### About this exercise
Select, from the material below, each line with "webbläsare" in it.

BEGIN Input records

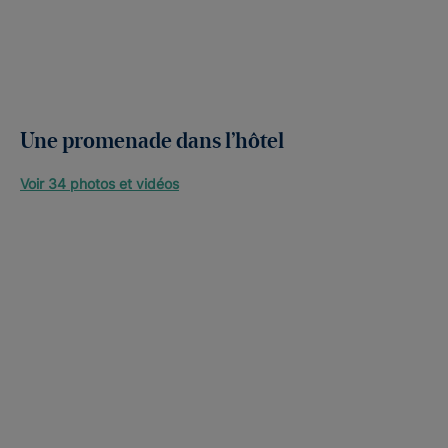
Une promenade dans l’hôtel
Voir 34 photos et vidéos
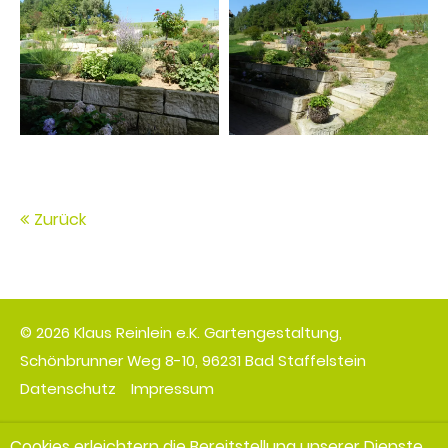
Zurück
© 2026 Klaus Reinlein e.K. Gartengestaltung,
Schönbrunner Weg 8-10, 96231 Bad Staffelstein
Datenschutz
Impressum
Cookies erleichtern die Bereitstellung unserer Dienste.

END Input records
BEGIN Input records

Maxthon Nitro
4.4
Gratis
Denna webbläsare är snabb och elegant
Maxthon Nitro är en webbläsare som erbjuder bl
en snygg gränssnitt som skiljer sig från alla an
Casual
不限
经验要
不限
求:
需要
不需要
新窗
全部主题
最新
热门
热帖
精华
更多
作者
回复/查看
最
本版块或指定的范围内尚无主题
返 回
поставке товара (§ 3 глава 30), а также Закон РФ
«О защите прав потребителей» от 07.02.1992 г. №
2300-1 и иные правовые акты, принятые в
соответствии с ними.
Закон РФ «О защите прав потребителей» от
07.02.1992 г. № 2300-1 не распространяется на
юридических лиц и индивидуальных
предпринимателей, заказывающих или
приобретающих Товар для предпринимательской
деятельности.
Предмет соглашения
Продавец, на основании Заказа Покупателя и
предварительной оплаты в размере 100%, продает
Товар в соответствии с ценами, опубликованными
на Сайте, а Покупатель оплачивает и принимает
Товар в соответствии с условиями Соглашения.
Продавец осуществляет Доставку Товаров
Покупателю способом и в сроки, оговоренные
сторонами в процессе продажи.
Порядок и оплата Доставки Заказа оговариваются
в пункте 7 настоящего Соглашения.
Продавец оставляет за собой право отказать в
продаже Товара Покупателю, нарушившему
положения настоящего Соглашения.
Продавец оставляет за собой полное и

END Input records

### Response
Denna webbläsare är snabb och elegant
Maxthon Nitro är en webbläsare som erbjuder bl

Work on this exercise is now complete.